=== Section Start ===
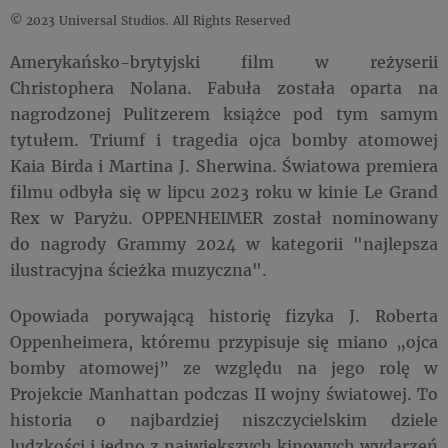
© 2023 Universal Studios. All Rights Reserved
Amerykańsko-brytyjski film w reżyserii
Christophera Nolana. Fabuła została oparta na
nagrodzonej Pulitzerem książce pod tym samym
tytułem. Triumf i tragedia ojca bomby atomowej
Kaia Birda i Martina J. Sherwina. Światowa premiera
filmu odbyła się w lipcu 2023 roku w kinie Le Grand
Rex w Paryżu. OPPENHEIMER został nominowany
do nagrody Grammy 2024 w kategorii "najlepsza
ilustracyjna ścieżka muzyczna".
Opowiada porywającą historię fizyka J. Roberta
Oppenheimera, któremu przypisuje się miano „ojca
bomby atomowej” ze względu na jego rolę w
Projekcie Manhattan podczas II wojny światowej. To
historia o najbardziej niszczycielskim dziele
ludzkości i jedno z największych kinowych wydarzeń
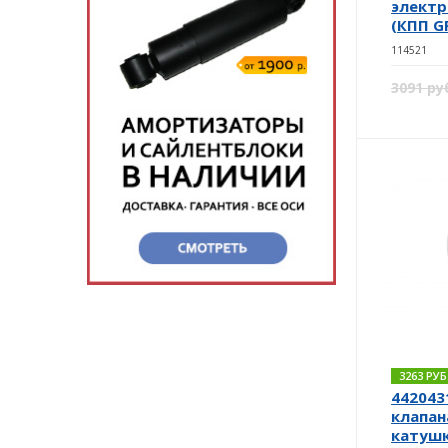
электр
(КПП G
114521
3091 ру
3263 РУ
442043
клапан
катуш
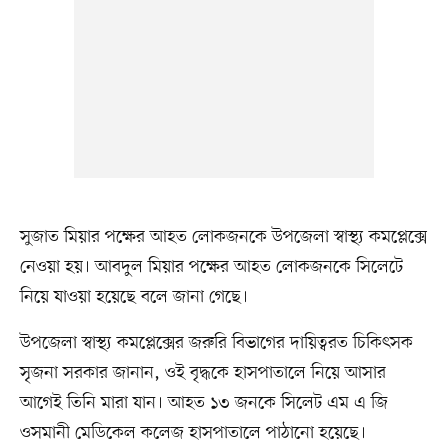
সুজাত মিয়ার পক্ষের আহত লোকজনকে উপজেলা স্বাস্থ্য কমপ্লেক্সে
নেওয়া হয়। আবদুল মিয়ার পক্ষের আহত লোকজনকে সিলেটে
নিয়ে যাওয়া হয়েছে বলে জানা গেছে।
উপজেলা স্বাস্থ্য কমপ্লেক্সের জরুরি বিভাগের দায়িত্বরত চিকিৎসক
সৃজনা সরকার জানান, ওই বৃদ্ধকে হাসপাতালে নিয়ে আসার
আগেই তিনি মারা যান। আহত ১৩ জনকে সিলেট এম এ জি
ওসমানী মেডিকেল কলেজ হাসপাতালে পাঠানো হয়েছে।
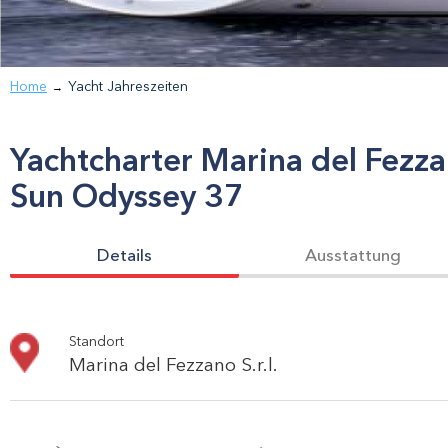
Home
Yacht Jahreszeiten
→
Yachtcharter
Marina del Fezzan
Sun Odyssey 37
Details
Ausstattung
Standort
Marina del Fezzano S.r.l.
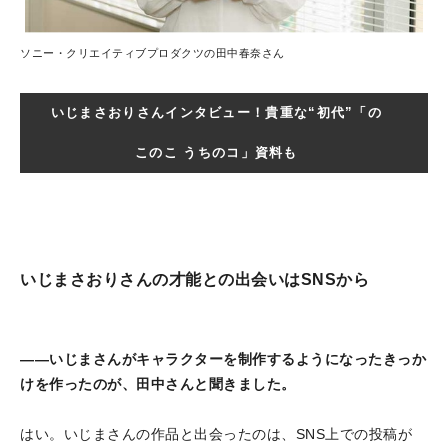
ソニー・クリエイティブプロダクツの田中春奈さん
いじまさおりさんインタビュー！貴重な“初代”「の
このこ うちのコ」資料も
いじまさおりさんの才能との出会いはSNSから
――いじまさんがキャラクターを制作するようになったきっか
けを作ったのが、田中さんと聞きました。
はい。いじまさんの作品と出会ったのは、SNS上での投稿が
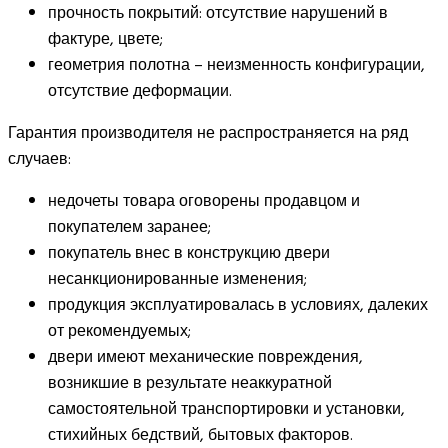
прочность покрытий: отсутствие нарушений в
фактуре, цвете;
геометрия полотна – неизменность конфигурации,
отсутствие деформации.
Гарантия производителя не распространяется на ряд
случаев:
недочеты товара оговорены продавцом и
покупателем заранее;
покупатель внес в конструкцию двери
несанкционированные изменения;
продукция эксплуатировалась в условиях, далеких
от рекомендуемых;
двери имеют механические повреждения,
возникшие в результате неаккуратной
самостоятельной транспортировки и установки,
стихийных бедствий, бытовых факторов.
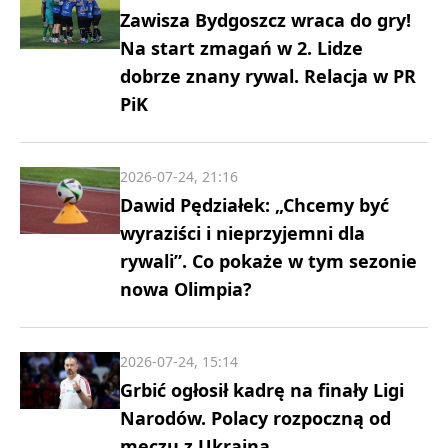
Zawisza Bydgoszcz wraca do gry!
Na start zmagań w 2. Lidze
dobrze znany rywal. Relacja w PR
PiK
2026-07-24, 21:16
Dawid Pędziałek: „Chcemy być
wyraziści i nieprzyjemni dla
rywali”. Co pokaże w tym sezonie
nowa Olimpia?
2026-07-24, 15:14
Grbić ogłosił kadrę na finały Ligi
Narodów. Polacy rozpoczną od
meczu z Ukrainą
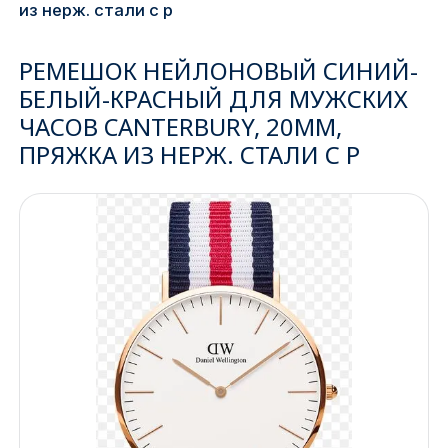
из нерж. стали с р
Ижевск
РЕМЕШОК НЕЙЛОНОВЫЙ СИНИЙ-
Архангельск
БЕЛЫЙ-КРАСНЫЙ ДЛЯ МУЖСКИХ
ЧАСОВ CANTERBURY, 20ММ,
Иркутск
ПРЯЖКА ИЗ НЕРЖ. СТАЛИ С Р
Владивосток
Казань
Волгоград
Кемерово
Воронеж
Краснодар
=== Section End ===
=== Section Start ===
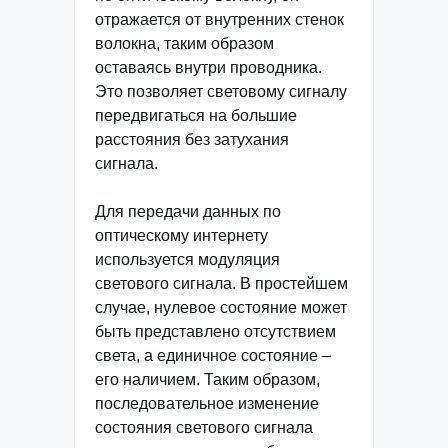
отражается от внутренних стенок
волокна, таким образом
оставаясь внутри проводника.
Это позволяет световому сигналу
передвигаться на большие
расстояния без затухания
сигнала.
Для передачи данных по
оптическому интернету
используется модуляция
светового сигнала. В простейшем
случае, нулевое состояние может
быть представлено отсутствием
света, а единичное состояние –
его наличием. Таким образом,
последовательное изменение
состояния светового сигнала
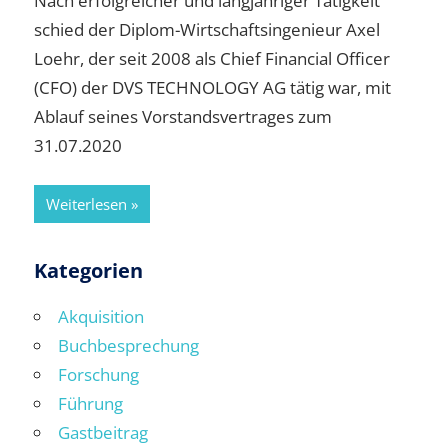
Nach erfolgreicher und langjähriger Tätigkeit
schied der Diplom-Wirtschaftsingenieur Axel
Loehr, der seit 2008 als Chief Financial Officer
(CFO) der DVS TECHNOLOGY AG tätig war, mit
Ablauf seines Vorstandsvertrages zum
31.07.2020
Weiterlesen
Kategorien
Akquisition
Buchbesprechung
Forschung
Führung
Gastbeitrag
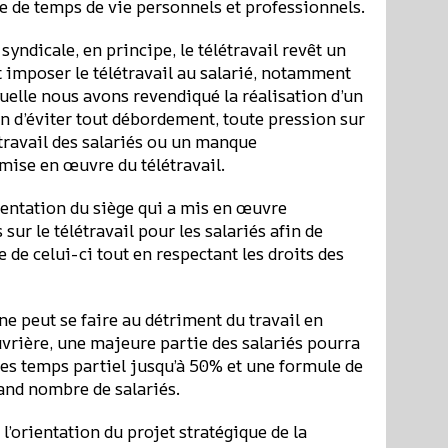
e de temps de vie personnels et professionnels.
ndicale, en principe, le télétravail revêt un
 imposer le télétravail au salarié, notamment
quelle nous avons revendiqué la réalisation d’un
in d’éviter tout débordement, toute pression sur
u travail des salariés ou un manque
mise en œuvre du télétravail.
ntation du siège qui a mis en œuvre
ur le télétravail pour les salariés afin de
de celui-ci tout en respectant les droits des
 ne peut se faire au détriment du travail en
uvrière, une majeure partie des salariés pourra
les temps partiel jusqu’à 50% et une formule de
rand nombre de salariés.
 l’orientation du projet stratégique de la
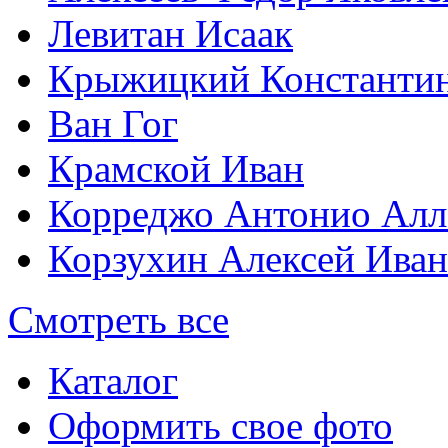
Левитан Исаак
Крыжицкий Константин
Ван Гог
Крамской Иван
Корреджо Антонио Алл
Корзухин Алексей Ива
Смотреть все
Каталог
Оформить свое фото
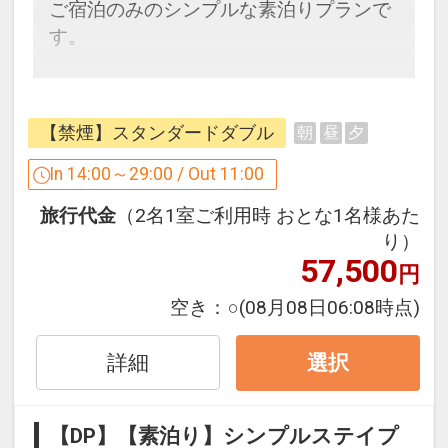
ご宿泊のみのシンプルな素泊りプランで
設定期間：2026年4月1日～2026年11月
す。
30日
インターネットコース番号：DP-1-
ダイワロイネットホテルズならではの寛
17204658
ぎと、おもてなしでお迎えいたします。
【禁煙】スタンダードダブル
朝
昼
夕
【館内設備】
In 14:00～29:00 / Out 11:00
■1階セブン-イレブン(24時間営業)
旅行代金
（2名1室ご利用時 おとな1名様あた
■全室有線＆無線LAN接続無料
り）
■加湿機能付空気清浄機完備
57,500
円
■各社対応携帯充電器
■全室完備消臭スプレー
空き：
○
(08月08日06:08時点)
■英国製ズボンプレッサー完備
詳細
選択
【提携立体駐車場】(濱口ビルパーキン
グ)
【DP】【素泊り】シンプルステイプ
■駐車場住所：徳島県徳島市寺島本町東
=== Section End ===
=== Section Start ===
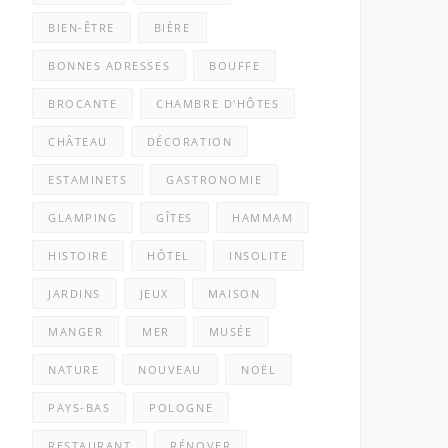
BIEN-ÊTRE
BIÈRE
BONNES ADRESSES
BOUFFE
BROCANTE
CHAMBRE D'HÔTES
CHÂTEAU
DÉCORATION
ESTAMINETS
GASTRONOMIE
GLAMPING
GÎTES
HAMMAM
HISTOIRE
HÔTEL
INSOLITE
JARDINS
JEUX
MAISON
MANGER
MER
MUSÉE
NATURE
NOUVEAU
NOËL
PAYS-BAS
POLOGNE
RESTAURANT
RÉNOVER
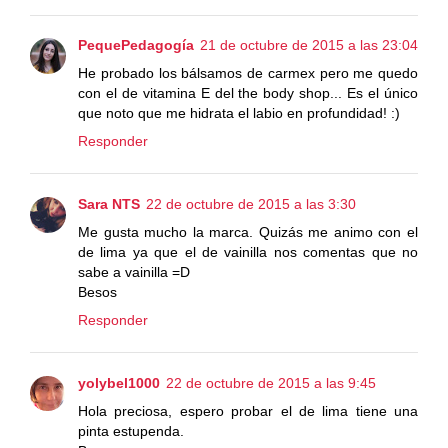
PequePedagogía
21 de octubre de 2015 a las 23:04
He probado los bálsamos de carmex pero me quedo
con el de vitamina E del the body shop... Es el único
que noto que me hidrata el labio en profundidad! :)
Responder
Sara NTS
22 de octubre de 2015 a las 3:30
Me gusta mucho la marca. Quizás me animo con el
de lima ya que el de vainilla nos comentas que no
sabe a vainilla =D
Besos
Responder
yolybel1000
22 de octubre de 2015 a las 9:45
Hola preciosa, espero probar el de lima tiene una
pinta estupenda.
=== Section End ===
Above are the records; copy from them only the lines starting at the one containing "All Rights Reserved" and ending at the one containing "Архангельск", exactly and without pictures.

Result of the task:
© 2023 Universal Studios. All Rights Reserved
Amerykańsko-brytyjski film w reżyserii
Christophera Nolana. Fabuła została oparta na
nagrodzonej Pulitzerem książce pod tym samym
tytułem. Triumf i tragedia ojca bomby atomowej
Kaia Birda i Martina J. Sherwina. Światowa premiera
filmu odbyła się w lipcu 2023 roku w kinie Le Grand
Rex w Paryżu. OPPENHEIMER został nominowany
do nagrody Grammy 2024 w kategorii "najlepsza
ilustracyjna ścieżka muzyczna".
Opowiada porywającą historię fizyka J. Roberta
Oppenheimera, któremu przypisuje się miano „ojca
bomby atomowej” ze względu na jego rolę w
Projekcie Manhattan podczas II wojny światowej. To
historia o najbardziej niszczycielskim dziele
ludzkości i jedno z największych kinowych wydarzeń
электр
(КПП G
114521
3091 ру
3263 РУ
442043
клапан
катуш
সুজাত মিয়ার পক্ষের আহত লোকজনকে উপজেলা স্বাস্থ্য কমপ্লেক্সে
নেওয়া হয়। আবদুল মিয়ার পক্ষের আহত লোকজনকে সিলেটে
নিয়ে যাওয়া হয়েছে বলে জানা গেছে।
উপজেলা স্বাস্থ্য কমপ্লেক্সের জরুরি বিভাগের দায়িত্বরত চিকিৎসক
সৃজনা সরকার জানান, ওই বৃদ্ধকে হাসপাতালে নিয়ে আসার
আগেই তিনি মারা যান। আহত ১৩ জনকে সিলেট এম এ জি
ওসমানী মেডিকেল কলেজ হাসপাতালে পাঠানো হয়েছে।
Home
Yacht Jahreszeiten
→
Yachtcharter
Marina del Fezzan
Sun Odyssey 37
Details
Ausstattung
Standort
Marina del Fezzano S.r.l.
ソニー・クリエイティブプロダクツの田中春奈さん
いじまさおりさんインタビュー！貴重な“初代”「の
このこ うちのコ」資料も
いじまさおりさんの才能との出会いはSNSから
――いじまさんがキャラクターを制作するようになったきっか
けを作ったのが、田中さんと聞きました。
はい。いじまさんの作品と出会ったのは、SNS上での投稿が
прочность покрытий: отсутствие нарушений в
фактуре, цвете;
геометрия полотна – неизменность конфигурации,
отсутствие деформации.
Гарантия производителя не распространяется на ряд
случаев:
недочеты товара оговорены продавцом и
покупателем заранее;
покупатель внес в конструкцию двери
несанкционированные изменения;
продукция эксплуатировалась в условиях, далеких
от рекомендуемых;
двери имеют механические повреждения,
возникшие в результате неаккуратной
самостоятельной транспортировки и установки,
стихийных бедствий, бытовых факторов.
Zawisza Bydgoszcz wraca do gry!
Na start zmagań w 2. Lidze
dobrze znany rywal. Relacja w PR
PiK
2026-07-24, 21:16
Dawid Pędziałek: „Chcemy być
wyraziści i nieprzyjemni dla
rywali”. Co pokaże w tym sezonie
nowa Olimpia?
2026-07-24, 15:14
Grbić ogłosił kadrę na finały Ligi
Narodów. Polacy rozpoczną od
meczu z Ukrainą
из нерж. стали с р
Ижевск
РЕМЕШОК НЕЙЛОНОВЫЙ СИНИЙ-
Архангельск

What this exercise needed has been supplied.